One hint, she belongs to two ethnicities.

----------


## Aberdeen

Welsh and Irish? I've seen plenty of British and Irish women who look like that, which makes this one another example of why I don't think we can decipher the nationality of any Caucasian based on their facial appearance.

----------


## Alan

none of the above. Seems this will be harder as previously thought :)

Another hint, one part of her is non European.

----------


## BakodiP

I think the European component is Czech. (Although she looks pretty Czech to me, without recent mix! :P )

----------


## Sile

she has the persian chin for a young women

----------


## Knovas

Maybe she has some kind of "Hindu Kush"-like ancestry? I mean similar to Kalash or something like this.

----------


## adamo

Knovas lollllll

----------


## adamo

Maybe she's one of those lighter central Asian phenotypes......doubt it bro : ). She's probably not FROM the Hindu Kush, but who says she doesn't light some up before bedtime?

----------


## Aberdeen

> none of the above. Seems this will be harder as previously thought :)
> 
> Another hint, one part of her is non European.


That simply proves the point I was making - it's impossible to guess the nationality of a Caucasian by their facial appearance.

----------


## Alan

Let me give another hint. Her European is from North Europe.

----------


## Nobody1

I would guess Russian/Persian;
or just plain Adyghe/Caucasus with some Slavic ancestry??

----------


## ElHorsto

Finnish plus Georgian.

----------


## nordicwarrior

With that eye color I was going to guess Hungary... but you said Northern Europe so I will go with Finland for that half. 

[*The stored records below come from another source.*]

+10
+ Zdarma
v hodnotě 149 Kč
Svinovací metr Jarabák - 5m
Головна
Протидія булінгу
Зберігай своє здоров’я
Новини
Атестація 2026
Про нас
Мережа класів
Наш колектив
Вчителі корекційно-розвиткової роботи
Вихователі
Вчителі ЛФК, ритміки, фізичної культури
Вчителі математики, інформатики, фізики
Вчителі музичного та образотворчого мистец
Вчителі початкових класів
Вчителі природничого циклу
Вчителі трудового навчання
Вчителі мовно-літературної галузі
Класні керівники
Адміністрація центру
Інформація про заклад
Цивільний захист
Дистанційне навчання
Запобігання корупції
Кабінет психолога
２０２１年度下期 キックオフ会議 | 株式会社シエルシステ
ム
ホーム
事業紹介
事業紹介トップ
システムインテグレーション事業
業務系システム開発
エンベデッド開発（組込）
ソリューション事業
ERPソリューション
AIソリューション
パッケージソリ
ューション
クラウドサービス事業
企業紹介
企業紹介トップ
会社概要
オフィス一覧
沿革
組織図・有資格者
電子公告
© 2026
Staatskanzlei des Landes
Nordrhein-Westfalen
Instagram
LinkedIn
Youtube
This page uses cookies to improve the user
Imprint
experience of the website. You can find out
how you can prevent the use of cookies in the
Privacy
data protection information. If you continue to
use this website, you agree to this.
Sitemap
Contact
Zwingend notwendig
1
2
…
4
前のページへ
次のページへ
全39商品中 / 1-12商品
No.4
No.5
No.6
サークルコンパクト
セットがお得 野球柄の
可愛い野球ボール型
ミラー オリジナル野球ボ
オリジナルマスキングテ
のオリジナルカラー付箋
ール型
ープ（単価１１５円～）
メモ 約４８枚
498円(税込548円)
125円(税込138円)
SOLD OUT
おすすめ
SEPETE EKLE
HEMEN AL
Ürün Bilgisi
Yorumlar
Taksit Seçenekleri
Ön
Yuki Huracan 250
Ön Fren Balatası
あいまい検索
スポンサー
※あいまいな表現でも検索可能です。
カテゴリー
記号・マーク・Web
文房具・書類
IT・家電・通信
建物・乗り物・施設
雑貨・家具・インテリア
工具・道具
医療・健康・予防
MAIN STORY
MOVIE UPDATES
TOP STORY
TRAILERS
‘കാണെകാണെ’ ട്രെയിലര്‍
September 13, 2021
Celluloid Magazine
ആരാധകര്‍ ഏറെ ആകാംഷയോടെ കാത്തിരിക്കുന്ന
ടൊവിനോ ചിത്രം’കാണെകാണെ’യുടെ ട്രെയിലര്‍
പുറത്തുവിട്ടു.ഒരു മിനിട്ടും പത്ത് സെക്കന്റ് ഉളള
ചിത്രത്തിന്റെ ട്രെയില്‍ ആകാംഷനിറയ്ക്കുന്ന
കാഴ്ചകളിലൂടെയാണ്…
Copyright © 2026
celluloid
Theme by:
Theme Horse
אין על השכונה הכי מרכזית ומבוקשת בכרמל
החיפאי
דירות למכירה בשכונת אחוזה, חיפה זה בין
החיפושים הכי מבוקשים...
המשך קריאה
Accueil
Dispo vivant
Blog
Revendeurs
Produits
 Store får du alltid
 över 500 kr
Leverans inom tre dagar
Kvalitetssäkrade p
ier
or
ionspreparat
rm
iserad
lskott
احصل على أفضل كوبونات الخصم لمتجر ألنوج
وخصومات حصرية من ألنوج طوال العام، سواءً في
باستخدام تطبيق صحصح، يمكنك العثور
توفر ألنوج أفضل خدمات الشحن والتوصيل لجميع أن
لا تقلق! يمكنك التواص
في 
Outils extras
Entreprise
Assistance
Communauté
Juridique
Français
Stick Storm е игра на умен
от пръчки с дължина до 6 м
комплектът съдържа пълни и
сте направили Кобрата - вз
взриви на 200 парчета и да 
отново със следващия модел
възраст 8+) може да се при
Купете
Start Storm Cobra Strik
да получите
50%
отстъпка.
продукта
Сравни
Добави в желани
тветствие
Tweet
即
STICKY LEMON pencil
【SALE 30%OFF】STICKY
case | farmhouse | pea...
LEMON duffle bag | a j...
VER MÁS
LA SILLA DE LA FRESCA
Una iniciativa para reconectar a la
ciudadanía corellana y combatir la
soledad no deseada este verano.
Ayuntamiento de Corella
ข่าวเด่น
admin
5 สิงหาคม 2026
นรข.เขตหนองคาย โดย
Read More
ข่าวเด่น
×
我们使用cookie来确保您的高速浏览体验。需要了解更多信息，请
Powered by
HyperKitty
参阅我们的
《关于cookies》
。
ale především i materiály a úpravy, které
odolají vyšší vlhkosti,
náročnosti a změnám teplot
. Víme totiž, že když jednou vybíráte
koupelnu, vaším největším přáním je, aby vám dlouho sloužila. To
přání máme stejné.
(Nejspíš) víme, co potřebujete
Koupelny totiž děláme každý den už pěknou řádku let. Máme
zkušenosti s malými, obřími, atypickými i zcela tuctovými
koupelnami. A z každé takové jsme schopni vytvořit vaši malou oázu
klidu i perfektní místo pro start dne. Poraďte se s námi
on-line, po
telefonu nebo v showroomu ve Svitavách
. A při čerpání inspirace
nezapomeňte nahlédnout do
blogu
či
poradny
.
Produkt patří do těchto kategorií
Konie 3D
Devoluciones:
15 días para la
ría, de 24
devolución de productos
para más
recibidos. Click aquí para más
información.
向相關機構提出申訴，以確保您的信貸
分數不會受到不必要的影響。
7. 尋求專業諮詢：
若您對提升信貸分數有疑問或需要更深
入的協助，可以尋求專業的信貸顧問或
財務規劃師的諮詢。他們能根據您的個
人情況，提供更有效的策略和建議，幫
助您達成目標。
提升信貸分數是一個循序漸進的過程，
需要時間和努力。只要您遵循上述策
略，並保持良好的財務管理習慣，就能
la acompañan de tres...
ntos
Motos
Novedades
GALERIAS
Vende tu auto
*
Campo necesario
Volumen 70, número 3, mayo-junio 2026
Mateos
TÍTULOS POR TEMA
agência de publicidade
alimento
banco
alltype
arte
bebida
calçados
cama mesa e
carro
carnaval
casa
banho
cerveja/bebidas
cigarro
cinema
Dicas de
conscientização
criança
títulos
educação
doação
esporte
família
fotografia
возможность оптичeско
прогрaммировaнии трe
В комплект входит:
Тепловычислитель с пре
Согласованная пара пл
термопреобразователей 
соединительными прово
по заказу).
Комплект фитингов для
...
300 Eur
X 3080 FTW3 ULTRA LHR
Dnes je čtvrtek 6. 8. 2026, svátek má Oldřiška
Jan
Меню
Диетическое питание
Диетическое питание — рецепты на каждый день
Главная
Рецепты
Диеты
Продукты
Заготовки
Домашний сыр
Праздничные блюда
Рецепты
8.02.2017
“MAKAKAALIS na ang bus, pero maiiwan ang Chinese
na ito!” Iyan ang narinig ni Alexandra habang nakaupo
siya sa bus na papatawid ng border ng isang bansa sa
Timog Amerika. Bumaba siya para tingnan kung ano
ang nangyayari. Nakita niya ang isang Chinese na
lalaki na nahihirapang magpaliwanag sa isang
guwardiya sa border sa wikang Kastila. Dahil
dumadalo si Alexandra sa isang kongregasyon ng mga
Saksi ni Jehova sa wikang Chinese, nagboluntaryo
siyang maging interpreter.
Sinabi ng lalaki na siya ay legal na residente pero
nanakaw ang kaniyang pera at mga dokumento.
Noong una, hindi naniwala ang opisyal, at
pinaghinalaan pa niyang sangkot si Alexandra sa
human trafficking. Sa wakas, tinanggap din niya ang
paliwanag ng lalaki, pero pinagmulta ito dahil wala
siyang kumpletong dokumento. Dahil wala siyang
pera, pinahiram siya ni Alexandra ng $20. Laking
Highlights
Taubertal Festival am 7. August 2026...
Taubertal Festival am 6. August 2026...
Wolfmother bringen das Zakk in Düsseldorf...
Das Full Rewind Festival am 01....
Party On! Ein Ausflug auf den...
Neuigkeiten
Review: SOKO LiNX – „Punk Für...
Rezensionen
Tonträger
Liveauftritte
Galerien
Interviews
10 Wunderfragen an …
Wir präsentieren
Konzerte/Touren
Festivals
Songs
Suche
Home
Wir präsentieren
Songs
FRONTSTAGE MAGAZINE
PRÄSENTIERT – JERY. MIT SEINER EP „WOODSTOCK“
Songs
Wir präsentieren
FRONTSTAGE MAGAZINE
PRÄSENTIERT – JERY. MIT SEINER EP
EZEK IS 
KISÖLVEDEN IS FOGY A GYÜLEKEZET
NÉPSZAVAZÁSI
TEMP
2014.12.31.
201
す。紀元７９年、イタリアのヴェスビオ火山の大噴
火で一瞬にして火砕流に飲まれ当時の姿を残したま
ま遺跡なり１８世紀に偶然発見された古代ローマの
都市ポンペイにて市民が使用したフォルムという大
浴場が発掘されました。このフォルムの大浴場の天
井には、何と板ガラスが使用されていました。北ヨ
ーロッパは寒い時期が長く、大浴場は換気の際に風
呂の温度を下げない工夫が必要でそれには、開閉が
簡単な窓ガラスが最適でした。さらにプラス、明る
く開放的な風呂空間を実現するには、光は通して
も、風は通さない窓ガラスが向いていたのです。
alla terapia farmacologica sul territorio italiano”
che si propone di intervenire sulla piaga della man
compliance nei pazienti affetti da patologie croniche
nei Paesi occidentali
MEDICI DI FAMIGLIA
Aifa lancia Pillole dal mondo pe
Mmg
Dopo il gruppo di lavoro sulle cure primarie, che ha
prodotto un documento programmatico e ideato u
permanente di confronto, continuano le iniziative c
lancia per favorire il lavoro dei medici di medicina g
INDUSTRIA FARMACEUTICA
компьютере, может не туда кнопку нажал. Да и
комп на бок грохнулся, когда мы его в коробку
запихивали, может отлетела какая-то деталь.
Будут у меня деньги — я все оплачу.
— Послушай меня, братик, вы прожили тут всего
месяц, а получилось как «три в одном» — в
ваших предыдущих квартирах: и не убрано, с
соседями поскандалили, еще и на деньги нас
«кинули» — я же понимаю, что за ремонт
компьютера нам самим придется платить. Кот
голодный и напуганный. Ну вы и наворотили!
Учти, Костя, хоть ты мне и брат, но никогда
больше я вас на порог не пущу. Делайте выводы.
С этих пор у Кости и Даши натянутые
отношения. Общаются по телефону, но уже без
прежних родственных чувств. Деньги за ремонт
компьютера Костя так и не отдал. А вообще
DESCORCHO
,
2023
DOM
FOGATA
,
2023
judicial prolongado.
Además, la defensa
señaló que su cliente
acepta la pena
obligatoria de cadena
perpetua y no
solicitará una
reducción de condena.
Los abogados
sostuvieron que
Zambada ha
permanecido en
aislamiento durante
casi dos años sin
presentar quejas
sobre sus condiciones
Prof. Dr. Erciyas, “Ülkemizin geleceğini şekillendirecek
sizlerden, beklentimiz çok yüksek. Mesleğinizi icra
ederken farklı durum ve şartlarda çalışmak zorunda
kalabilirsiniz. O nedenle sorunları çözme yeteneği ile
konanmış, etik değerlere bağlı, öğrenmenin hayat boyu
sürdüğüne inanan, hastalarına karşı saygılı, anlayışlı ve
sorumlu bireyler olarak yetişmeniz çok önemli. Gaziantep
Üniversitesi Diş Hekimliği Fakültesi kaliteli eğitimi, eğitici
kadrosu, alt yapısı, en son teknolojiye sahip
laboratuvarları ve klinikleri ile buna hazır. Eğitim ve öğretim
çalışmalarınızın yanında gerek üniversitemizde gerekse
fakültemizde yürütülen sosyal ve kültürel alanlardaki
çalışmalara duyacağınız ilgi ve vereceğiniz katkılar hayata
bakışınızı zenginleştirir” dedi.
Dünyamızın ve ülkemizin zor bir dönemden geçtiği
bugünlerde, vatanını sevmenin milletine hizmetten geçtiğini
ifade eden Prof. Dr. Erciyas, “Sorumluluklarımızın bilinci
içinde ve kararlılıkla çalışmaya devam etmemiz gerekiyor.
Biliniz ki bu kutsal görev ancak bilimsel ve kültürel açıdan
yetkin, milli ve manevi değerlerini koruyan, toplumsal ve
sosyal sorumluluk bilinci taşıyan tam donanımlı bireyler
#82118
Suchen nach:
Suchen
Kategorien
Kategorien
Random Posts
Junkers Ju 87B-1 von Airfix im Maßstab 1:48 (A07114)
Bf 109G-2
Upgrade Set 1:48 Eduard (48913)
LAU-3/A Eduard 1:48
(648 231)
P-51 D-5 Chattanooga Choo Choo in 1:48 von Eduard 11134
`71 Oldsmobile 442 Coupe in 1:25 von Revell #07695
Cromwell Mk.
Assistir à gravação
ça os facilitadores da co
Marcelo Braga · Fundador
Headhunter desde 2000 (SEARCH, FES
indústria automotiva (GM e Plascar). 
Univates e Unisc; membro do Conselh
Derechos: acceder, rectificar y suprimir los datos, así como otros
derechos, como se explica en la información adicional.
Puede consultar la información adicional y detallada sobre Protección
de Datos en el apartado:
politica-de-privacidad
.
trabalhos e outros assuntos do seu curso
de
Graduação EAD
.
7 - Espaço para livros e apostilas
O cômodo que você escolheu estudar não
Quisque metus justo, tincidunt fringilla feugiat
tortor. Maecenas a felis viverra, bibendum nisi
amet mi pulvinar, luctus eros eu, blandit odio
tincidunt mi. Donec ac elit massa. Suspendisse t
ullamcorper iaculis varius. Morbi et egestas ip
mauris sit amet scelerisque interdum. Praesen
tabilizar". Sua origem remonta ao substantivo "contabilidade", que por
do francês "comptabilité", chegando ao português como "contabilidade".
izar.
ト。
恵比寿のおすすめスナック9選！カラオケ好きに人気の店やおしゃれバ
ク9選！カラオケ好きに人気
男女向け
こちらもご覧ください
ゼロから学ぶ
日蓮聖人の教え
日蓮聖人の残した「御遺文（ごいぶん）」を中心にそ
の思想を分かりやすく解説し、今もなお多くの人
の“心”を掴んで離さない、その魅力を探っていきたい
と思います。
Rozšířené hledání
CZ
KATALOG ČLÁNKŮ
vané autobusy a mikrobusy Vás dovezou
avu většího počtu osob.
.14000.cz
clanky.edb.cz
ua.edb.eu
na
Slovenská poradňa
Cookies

For the other half I will guess Iran. Looks like she could be a royal, very pretty.

----------


## Sile

> With that eye color I was going to guess Hungary... but you said Northern Europe so I will go with Finland for that half. 
> 
> For the other half I will guess Iran. Looks like she could be a royal, very pretty.


hungary is the green eyed centre of europe, she looks like hazel ( unless i am colour blind) eyes which would mean latvia, estonia, lithaunia area

----------


## Angela

Turkish/German?

----------


## Goga

I don't know but there's something Northern Slavic/Uralic in her.

Maybe Russian mixed with Armenian or Jew? Pretty woman but a little bit strange nose..


Why Russian? Because of her high cheekbones and there's something about her gorgeous eyes, but her face is not round enough to be Northern Russia, hmm...
Why Armenian or Jewish? Because of her nose.

----------


## Alan

ElHorsto and nordicquarreler guessed her one half.

She is part Finnish. Now try to guess her other half.

----------


## nordicwarrior

> hungary is the green eyed centre of europe, she looks like hazel ( unless i am colour blind) eyes which would mean latvia, estonia, lithaunia area


Exactly. Looks as if one parent had green eyes and the other brown to produce that shade of hazel.

----------


## nordicwarrior

I'm going out on a limb here for the other half and guessing Egypt. Or maybe Israel. 

Whatever the nation, she has had excellent dental care. That is a $10,000 smile.

----------


## Alan

> I'm going out on a limb here for the other half and guessing Egypt. Or maybe Israel. 
> 
> Whatever the nation, she has had excellent dental care. That is a $10,000 smile.



Are you sure that you didn't search for her? Never thought someone would guess Egyptian. But yes her father is the Egyptian billionaire Mohamed al Fayed.

----------


## Sile

> Exactly. She looks like one parent had green eyes and the other brown eyes to produce that shade of hazel.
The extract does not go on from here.